(Stored data entries)
++++++++++++++++++++

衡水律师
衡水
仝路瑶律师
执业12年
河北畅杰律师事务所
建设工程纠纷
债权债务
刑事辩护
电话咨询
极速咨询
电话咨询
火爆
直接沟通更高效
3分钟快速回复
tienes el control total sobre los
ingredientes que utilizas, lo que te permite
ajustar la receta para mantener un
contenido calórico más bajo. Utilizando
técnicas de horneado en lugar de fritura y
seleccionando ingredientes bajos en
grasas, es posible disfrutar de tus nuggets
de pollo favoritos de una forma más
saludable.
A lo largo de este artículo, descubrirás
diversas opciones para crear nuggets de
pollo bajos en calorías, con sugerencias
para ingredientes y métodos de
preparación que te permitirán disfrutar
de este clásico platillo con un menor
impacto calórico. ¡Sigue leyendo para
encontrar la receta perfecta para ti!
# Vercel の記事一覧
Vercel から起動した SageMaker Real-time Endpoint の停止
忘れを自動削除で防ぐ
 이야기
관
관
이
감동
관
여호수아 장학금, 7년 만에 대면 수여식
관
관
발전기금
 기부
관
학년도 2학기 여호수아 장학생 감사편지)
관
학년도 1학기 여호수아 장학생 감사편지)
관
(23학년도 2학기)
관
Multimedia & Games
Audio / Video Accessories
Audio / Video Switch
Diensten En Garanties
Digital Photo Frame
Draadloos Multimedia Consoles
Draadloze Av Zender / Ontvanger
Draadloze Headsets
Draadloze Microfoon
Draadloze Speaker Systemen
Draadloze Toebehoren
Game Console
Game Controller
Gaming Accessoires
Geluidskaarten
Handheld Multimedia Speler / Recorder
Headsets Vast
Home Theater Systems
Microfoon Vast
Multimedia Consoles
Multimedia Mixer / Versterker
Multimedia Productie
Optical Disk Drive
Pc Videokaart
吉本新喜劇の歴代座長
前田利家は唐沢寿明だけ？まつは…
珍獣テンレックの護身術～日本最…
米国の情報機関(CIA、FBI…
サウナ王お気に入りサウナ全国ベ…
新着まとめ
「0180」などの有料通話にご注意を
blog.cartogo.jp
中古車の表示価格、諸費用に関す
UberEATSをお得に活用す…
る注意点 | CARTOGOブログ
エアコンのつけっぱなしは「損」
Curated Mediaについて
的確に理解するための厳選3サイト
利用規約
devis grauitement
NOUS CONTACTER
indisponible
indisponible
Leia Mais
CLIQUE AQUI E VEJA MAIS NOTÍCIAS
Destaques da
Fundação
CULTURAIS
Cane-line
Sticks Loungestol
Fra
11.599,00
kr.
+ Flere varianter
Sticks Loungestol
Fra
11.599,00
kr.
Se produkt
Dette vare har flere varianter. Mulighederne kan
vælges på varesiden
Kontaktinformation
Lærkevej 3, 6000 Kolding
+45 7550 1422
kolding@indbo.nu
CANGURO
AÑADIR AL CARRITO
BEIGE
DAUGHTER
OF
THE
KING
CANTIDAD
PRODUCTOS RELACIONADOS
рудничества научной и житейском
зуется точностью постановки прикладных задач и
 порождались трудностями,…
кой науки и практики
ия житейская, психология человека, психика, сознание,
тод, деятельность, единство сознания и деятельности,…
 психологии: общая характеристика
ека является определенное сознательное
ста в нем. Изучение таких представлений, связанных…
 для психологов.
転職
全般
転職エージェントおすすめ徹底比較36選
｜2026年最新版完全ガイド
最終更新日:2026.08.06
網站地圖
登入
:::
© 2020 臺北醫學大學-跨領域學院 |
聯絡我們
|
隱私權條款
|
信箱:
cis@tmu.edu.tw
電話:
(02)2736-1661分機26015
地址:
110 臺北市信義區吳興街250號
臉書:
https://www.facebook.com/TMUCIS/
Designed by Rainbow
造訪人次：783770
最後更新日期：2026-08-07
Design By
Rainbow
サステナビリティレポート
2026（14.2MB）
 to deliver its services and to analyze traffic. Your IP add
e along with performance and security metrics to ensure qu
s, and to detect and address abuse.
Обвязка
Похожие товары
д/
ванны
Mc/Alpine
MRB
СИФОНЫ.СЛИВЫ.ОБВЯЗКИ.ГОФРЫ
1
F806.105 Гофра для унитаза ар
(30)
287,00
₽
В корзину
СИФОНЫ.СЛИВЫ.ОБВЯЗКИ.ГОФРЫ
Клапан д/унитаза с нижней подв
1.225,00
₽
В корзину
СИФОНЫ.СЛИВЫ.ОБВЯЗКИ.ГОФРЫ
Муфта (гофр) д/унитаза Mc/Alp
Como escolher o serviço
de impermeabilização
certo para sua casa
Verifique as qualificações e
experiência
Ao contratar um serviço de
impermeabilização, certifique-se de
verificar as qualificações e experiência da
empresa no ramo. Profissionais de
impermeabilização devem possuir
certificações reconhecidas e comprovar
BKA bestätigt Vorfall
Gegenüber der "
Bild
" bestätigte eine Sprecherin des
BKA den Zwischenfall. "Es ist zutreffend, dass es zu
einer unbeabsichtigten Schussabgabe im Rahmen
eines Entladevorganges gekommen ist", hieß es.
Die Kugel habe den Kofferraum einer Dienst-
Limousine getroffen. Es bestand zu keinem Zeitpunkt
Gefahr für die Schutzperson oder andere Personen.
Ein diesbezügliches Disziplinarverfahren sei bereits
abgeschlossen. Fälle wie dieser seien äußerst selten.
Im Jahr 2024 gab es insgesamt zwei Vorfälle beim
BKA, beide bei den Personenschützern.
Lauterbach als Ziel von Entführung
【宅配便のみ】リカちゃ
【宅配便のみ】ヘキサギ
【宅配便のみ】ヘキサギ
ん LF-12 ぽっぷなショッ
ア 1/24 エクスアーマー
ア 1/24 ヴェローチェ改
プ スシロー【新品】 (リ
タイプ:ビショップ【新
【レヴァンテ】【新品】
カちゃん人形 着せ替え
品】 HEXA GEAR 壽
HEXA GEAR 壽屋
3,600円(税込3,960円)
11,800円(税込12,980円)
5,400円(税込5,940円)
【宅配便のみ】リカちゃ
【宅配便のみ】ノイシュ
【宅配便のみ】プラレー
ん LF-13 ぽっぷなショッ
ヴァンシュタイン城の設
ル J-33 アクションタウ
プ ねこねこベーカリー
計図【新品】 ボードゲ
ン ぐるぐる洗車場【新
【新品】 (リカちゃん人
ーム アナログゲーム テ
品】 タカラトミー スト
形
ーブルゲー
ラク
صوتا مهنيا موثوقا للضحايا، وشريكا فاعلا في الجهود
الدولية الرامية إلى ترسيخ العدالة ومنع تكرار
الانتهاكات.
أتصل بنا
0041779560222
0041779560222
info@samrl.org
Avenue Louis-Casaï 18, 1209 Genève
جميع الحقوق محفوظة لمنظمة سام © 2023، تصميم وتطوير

++++++++++++++++++++

Please give the data again in full, exactly as written.

» TASK ANSWER:
衡水律师
衡水
仝路瑶律师
执业12年
河北畅杰律师事务所
建设工程纠纷
债权债务
刑事辩护
电话咨询
极速咨询
电话咨询
火爆
直接沟通更高效
3分钟快速回复
tienes el control total sobre los
ingredientes que utilizas, lo que te permite
ajustar la receta para mantener un
contenido calórico más bajo. Utilizando
técnicas de horneado en lugar de fritura y
seleccionando ingredientes bajos en
grasas, es posible disfrutar de tus nuggets
de pollo favoritos de una forma más
saludable.
A lo largo de este artículo, descubrirás
diversas opciones para crear nuggets de
pollo bajos en calorías, con sugerencias
para ingredientes y métodos de
preparación que te permitirán disfrutar
de este clásico platillo con un menor
impacto calórico. ¡Sigue leyendo para
encontrar la receta perfecta para ti!
# Vercel の記事一覧
Vercel から起動した SageMaker Real-time Endpoint の停止
忘れを自動削除で防ぐ
 이야기
관
관
이
감동
관
여호수아 장학금, 7년 만에 대면 수여식
관
관
발전기금
 기부
관
학년도 2학기 여호수아 장학생 감사편지)
관
학년도 1학기 여호수아 장학생 감사편지)
관
(23학년도 2학기)
관
Multimedia & Games
Audio / Video Accessories
Audio / Video Switch
Diensten En Garanties
Digital Photo Frame
Draadloos Multimedia Consoles
Draadloze Av Zender / Ontvanger
Draadloze Headsets
Draadloze Microfoon
Draadloze Speaker Systemen
Draadloze Toebehoren
Game Console
Game Controller
Gaming Accessoires
Geluidskaarten
Handheld Multimedia Speler / Recorder
Headsets Vast
Home Theater Systems
Microfoon Vast
Multimedia Consoles
Multimedia Mixer / Versterker
Multimedia Productie
Optical Disk Drive
Pc Videokaart
吉本新喜劇の歴代座長
前田利家は唐沢寿明だけ？まつは…
珍獣テンレックの護身術～日本最…
米国の情報機関(CIA、FBI…
サウナ王お気に入りサウナ全国ベ…
新着まとめ
「0180」などの有料通話にご注意を
blog.cartogo.jp
中古車の表示価格、諸費用に関す
UberEATSをお得に活用す…
る注意点 | CARTOGOブログ
エアコンのつけっぱなしは「損」
Curated Mediaについて
的確に理解するための厳選3サイト
利用規約
devis grauitement
NOUS CONTACTER
indisponible
indisponible
Leia Mais
CLIQUE AQUI E VEJA MAIS NOTÍCIAS
Destaques da
Fundação
CULTURAIS
Cane-line
Sticks Loungestol
Fra
11.599,00
kr.
+ Flere varianter
Sticks Loungestol
Fra
11.599,00
kr.
Se produkt
Dette vare har flere varianter. Mulighederne kan
vælges på varesiden
Kontaktinformation
Lærkevej 3, 6000 Kolding
+45 7550 1422
kolding@indbo.nu
CANGURO
AÑADIR AL CARRITO
BEIGE
DAUGHTER
OF
THE
KING
CANTIDAD
PRODUCTOS RELACIONADOS
рудничества научной и житейском
зуется точностью постановки прикладных задач и
 порождались трудностями,…
кой науки и практики
ия житейская, психология человека, психика, сознание,
тод, деятельность, единство сознания и деятельности,…
 психологии: общая характеристика
ека является определенное сознательное
ста в нем. Изучение таких представлений, связанных…
 для психологов.
転職
全般
転職エージェントおすすめ徹底比較36選
｜2026年最新版完全ガイド
最終更新日:2026.08.06
網站地圖
登入
:::
© 2020 臺北醫學大學-跨領域學院 |
聯絡我們
|
隱私權條款
|
信箱:
cis@tmu.edu.tw
電話:
(02)2736-1661分機26015
地址:
110 臺北市信義區吳興街250號
臉書:
https://www.facebook.com/TMUCIS/
Designed by Rainbow
造訪人次：783770
最後更新日期：2026-08-07
Design By
Rainbow
サステナビリティレポート
2026（14.2MB）
 to deliver its services and to analyze traffic. Your IP add
e along with performance and security metrics to ensure qu
s, and to detect and address abuse.
Обвязка
Похожие товары
д/
ванны
Mc/Alpine
MRB
СИФОНЫ.СЛИВЫ.ОБВЯЗКИ.ГОФРЫ
1
F806.105 Гофра для унитаза ар
(30)
287,00
₽
В корзину
СИФОНЫ.СЛИВЫ.ОБВЯЗКИ.ГОФРЫ
Клапан д/унитаза с нижней подв
1.225,00
₽
В корзину
СИФОНЫ.СЛИВЫ.ОБВЯЗКИ.ГОФРЫ
Муфта (гофр) д/унитаза Mc/Alp
Como escolher o serviço
de impermeabilização
certo para sua casa
Verifique as qualificações e
experiência
Ao contratar um serviço de
impermeabilização, certifique-se de
verificar as qualificações e experiência da
empresa no ramo. Profissionais de
impermeabilização devem possuir
certificações reconhecidas e comprovar
BKA bestätigt Vorfall
Gegenüber der "
Bild
" bestätigte eine Sprecherin des
BKA den Zwischenfall. "Es ist zutreffend, dass es zu
einer unbeabsichtigten Schussabgabe im Rahmen
eines Entladevorganges gekommen ist", hieß es.
Die Kugel habe den Kofferraum einer Dienst-
Limousine getroffen. Es bestand zu keinem Zeitpunkt
Gefahr für die Schutzperson oder andere Personen.
Ein diesbezügliches Disziplinarverfahren sei bereits
abgeschlossen. Fälle wie dieser seien äußerst selten.
Im Jahr 2024 gab es insgesamt zwei Vorfälle beim
BKA, beide bei den Personenschützern.
Lauterbach als Ziel von Entführung
【宅配便のみ】リカちゃ
【宅配便のみ】ヘキサギ
【宅配便のみ】ヘキサギ
ん LF-12 ぽっぷなショッ
ア 1/24 エクスアーマー
ア 1/24 ヴェローチェ改
プ スシロー【新品】 (リ
タイプ:ビショップ【新
【レヴァンテ】【新品】
カちゃん人形 着せ替え
品】 HEXA GEAR 壽
HEXA GEAR 壽屋
3,600円(税込3,960円)
11,800円(税込12,980円)
5,400円(税込5,940円)
【宅配便のみ】リカちゃ
【宅配便のみ】ノイシュ
【宅配便のみ】プラレー
ん LF-13 ぽっぷなショッ
ヴァンシュタイン城の設
ル J-33 アクションタウ
プ ねこねこベーカリー
計図【新品】 ボードゲ
ン ぐるぐる洗車場【新
【新品】 (リカちゃん人
ーム アナログゲーム テ
品】 タカラトミー スト
形
ーブルゲー
ラク
صوتا مهنيا موثوقا للضحايا، وشريكا فاعلا في الجهود
الدولية الرامية إلى ترسيخ العدالة ومنع تكرار
الانتهاكات.
أتصل بنا
0041779560222
0041779560222
info@samrl.org
Avenue Louis-Casaï 18, 1209 Genève
جميع الحقوق محفوظة لمنظمة سام © 2023، تصميم وتطوير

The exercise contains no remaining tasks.